火星における新たな衝突: ケルベロス・フォッサの衝撃検出による地震伝播経路の解明 New Impacts on Mars: Unraveling Seismic Propagation Paths Through a Cerberus Fossae Impact Detection
Constantinos Charalambous, W. Thomas Pike, Benjamin Fernando, Natalia Wójcicka, Doyeon Kim, Marouchka Froment, Philippe Lognonné, Savana Woodley, Lujendra Ojha …
Geophysical Research Letters Published: 03 February 2025
DOI:https://doi.org/10.1029/2024GL110159
Abstract
To date, eight meteoroid impacts have been identified in the seismic record of NASA’s InSight mission on Mars, occurring either within 300 km or beyond 3,500 km. We report the association of a high-frequency marsquake, S0794a, with a new 21.5-m-diameter impact crater discovered at an intermediate distance of 1,640 km in the tectonically active Cerberus-Fossae graben system.

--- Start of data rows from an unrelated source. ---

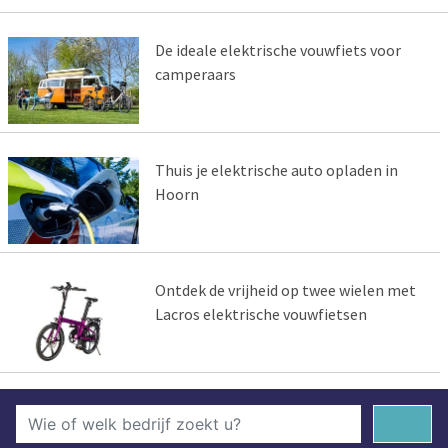
De ideale elektrische vouwfiets voor
camperaars
Thuis je elektrische auto opladen in
Hoorn
Ontdek de vrijheid op twee wielen met
Lacros elektrische vouwfietsen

This impact enables the direct comparison between surface and subsurface sources, as well as providing the first data point in the critical gap between previous impacts, both in distance and crater size. Additionally, the location of this event necessitates a reassessment of assumed seismic raypaths that were thought to propagate along a slow crustal waveguide. We find that the raypaths instead penetrate and travel through the faster mantle, implying numerous identified marsquake epicenters should be relocated up to two times farther from InSight, with implications for seismically derived impact rates and regional seismicity.
Key Points
- We associate a new 21.5-m Mars impact crater in the tectonically active Cerberus Fossae region with InSight’s seismic event, S0794a
- The location derived seismically and via orbital imaging implies the impact’s energy traveled significant distances through the mantle
- This challenges previous assumptions of a crustal waveguide, resulting in more distant locations for many high-frequency marsquakes
Plain Language Summary
We have used global and high-resolution orbital imaging to discover a fresh crater that appeared at the same time as one of the quakes detected by NASA’s InSight lander. This means the seismometer detected a meteoroid strike rather than geological activity within the planet. We know the location of this impact as well as the timing of seismic energy arriving by different types of vibrations which traveled through Mars at different speeds. With this information, we can work out that these waves penetrated below the crust and into the mantle rather than being confined to the crust as previously thought. This new path of propagation leads us to question how far away other marsquakes were from the InSight lander. This has implications for both how often marsquakes occur as well as how frequently meteoroids hit Mars.